L’area del Monte Rosa, dove vivono comunità alpine come quelle Walser che hanno saputo adattarsi nei secoli a condizioni ambientali estreme, ospita l'Istituto scientifico Angelo Mosso dell’Università di Torino. Inaugurato nel 1907, è situato a un’altitudine di 2.901 metri sull’altopiano periglaciale di Cimalegna. L’Istituto è intitolato ad Angelo Mosso, suo ideatore e professore di Fisiologia umana all'Università di Torino dal 1879 al 1910.

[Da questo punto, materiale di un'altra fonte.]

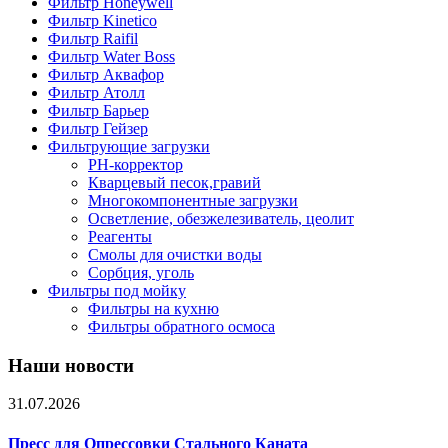
Фильтр Honeywell
Фильтр Kinetico
Фильтр Raifil
Фильтр Water Boss
Фильтр Аквафор
Фильтр Атолл
Фильтр Барьер
Фильтр Гейзер
Фильтрующие загрузки
PH-корректор
Кварцевый песок,гравий
Многокомпонентные загрузки
Осветление, обезжелезиватель, цеолит
Реагенты
Смолы для очистки воды
Сорбция, уголь
Фильтры под мойку
Фильтры на кухню
Фильтры обратного осмоса
Наши новости
31.07.2026
Пресс для Опрессовки Стального Каната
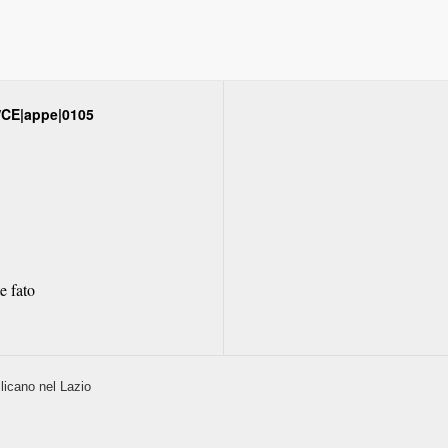
e/CE|appe|0105
e fato
licano nel Lazio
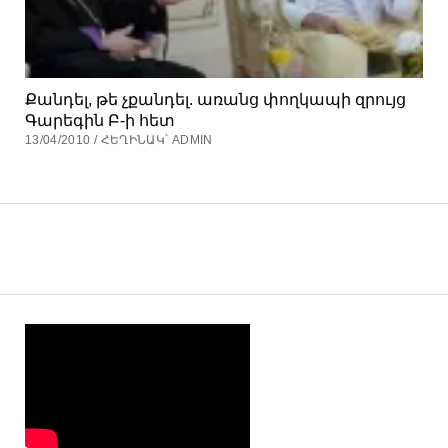
Քանդել, թե չքանդել. առանց փողկապի զրույց
Գարեգին Բ-ի հետ
13/04/2010 / ՀԵՂԻՆԱԿ՝ ADMIN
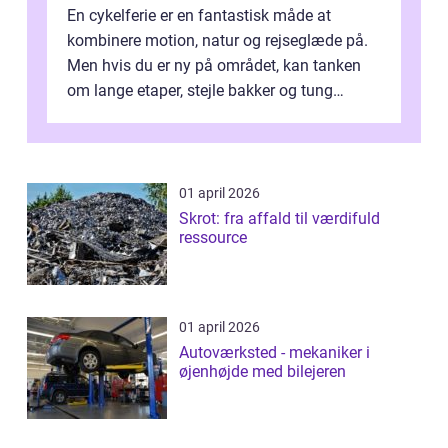
En cykelferie er en fantastisk måde at
kombinere motion, natur og rejseglæde på.
Men hvis du er ny på området, kan tanken
om lange etaper, stejle bakker og tung
bagage vi...
01 april 2026
Skrot: fra affald til værdifuld
ressource
01 april 2026
Autoværksted - mekaniker i
øjenhøjde med bilejeren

Nel 2023 l’Università di Torino ha istituito qui il “Laboratorio ad elevata complessità Istituto Scientifico Angelo Mosso”, promosso dai Dipartimenti di Neuroscienze “Rita Levi Montalcini”, di Scienze Agrarie, Forestali e Alimentari e di Scienze della Terra. L’Istituto si occupa di studi interdisciplinari su temi cruciali tra cui fisiologia e medicina di montagna, glaciologia, meteorologia, botanica, pedologia, geomorfologia, geologia, biogeochimica, nivologia e idrologia, con particolare attenzione ai cambiamenti climatici e all'impatto sul territorio alpino.  L’Angelo Mosso, incluso nella Rete LTER Italia, si è affermato come un centro di eccellenza a livello europeo per la ricerca, l’alta formazione e la divulgazione scientifica in ambiente alpino, con un impegno marcato verso l’innovazione, la sostenibilità e la valorizzazione del patrimonio naturale e culturale delle montagne italiane.

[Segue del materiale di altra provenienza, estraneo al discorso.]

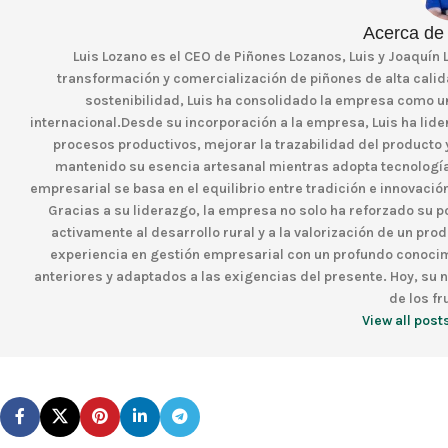
Acerca de
Luis Lozano es el CEO de Piñones Lozanos, Luis y Joaquín 
transformación y comercialización de piñones de alta calida
sostenibilidad, Luis ha consolidado la empresa como un 
internacional.Desde su incorporación a la empresa, Luis ha lid
procesos productivos, mejorar la trazabilidad del producto 
mantenido su esencia artesanal mientras adopta tecnologías
empresarial se basa en el equilibrio entre tradición e innovació
Gracias a su liderazgo, la empresa no solo ha reforzado su 
activamente al desarrollo rural y a la valorización de un pro
experiencia en gestión empresarial con un profundo conocim
anteriores y adaptados a las exigencias del presente. Hoy, su
de los fr
View all post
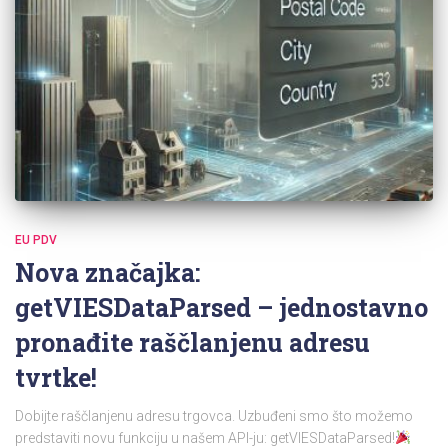
EU PDV
Nova značajka:
getVIESDataParsed – jednostavno
pronađite raščlanjenu adresu
tvrtke!
Dobijte raščlanjenu adresu trgovca. Uzbuđeni smo što možemo
predstaviti novu funkciju u našem API-ju: getVIESDataParsed!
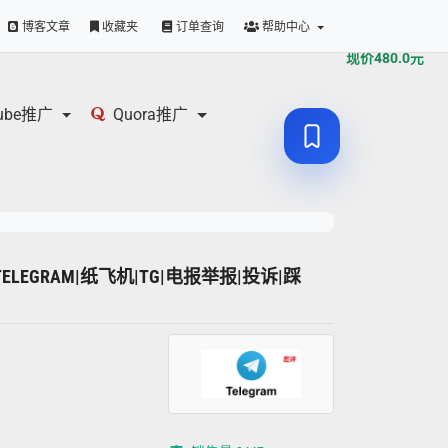
原价
480.0
元
博客文章
收藏夹
订单查询
帮助中心
现价
480.0
元
tube推广
Quora推广
个 TELEGRAM|纸飞机|TG|电报举报|投诉|踩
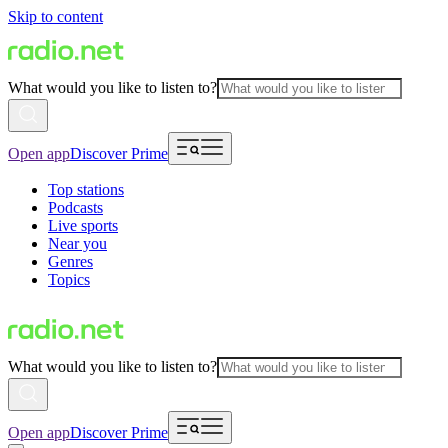
Skip to content
What would you like to listen to?
Open app
Discover Prime
Top stations
Podcasts
Live sports
Near you
Genres
Topics
What would you like to listen to?
Open app
Discover Prime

Nell’autunno del 2024 sono terminati presso l’Istituto i lavori per la realizzazione del nuovo museo, a cura dell’Ateneo, grazie a un finanziamento del GAL Valsesia. I contenuti delle diverse sezioni, che spaziano dalla storia dell’Istituto, alla descrizione della figura di Angelo Mosso, agli studi sui ghiacciai, la neve e le valanghe, alla geologia e pedologia, sono stati predisposti dai Dipartimenti sopracitati ed elaborati da auroraMeccanica srl, che ha realizzato le installazioni multimediali e percorsi interattivi del museo.